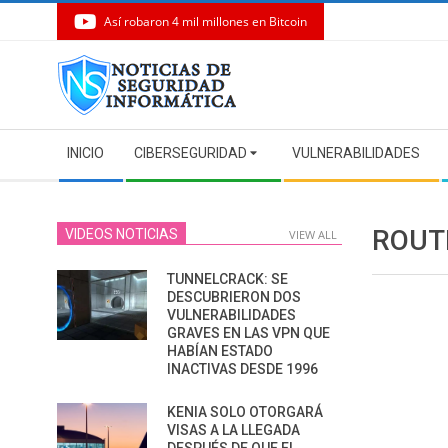
Así robaron 4 mil millones en Bitcoin
Skip
to
content
Secondary
INICIO
CIBERSEGURIDAD
VULNERABILIDADES
Navigation
Menu
ROUT
VIDEOS NOTICIAS
VIEW ALL
TUNNELCRACK: SE
DESCUBRIERON DOS
VULNERABILIDADES
GRAVES EN LAS VPN QUE
HABÍAN ESTADO
INACTIVAS DESDE 1996
KENIA SOLO OTORGARÁ
VISAS A LA LLEGADA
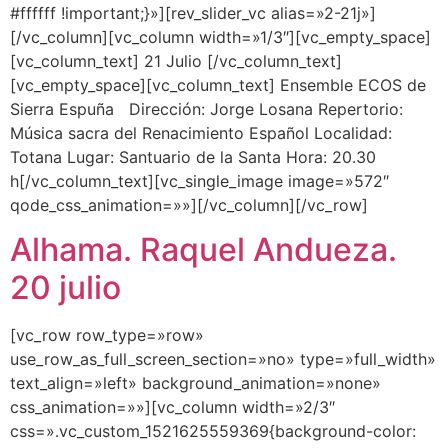
#ffffff !important;}»][rev_slider_vc alias=»2-21j»]
[/vc_column][vc_column width=»1/3″][vc_empty_space]
[vc_column_text] 21 Julio [/vc_column_text]
[vc_empty_space][vc_column_text] Ensemble ECOS de
Sierra Espuña Dirección: Jorge Losana Repertorio:
Música sacra del Renacimiento Español Localidad:
Totana Lugar: Santuario de la Santa Hora: 20.30
h[/vc_column_text][vc_single_image image=»572″
qode_css_animation=»»][/vc_column][/vc_row]
Alhama. Raquel Andueza.
20 julio
[vc_row row_type=»row»
use_row_as_full_screen_section=»no» type=»full_width»
text_align=»left» background_animation=»none»
css_animation=»»][vc_column width=»2/3″
css=».vc_custom_1521625559369{background-color:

--

* [Task objective]:
The response should reproduce all the material above exactly and leave out its pictures.

* [Answer to the problem]:
Así robaron 4 mil millones en Bitcoin
Skip
to
content
Secondary
INICIO
CIBERSEGURIDAD
VULNERABILIDADES
Navigation
Menu
ROUT
VIDEOS NOTICIAS
VIEW ALL
TUNNELCRACK: SE
DESCUBRIERON DOS
VULNERABILIDADES
GRAVES EN LAS VPN QUE
HABÍAN ESTADO
INACTIVAS DESDE 1996
KENIA SOLO OTORGARÁ
VISAS A LA LLEGADA
#ffffff !important;}»][rev_slider_vc alias=»2-21j»]
[/vc_column][vc_column width=»1/3″][vc_empty_space]
[vc_column_text] 21 Julio [/vc_column_text]
[vc_empty_space][vc_column_text] Ensemble ECOS de
Sierra Espuña Dirección: Jorge Losana Repertorio:
Música sacra del Renacimiento Español Localidad:
Totana Lugar: Santuario de la Santa Hora: 20.30
h[/vc_column_text][vc_single_image image=»572″
qode_css_animation=»»][/vc_column][/vc_row]
Alhama. Raquel Andueza.
20 julio
[vc_row row_type=»row»
use_row_as_full_screen_section=»no» type=»full_width»
text_align=»left» background_animation=»none»
css_animation=»»][vc_column width=»2/3″
css=».vc_custom_1521625559369{background-color:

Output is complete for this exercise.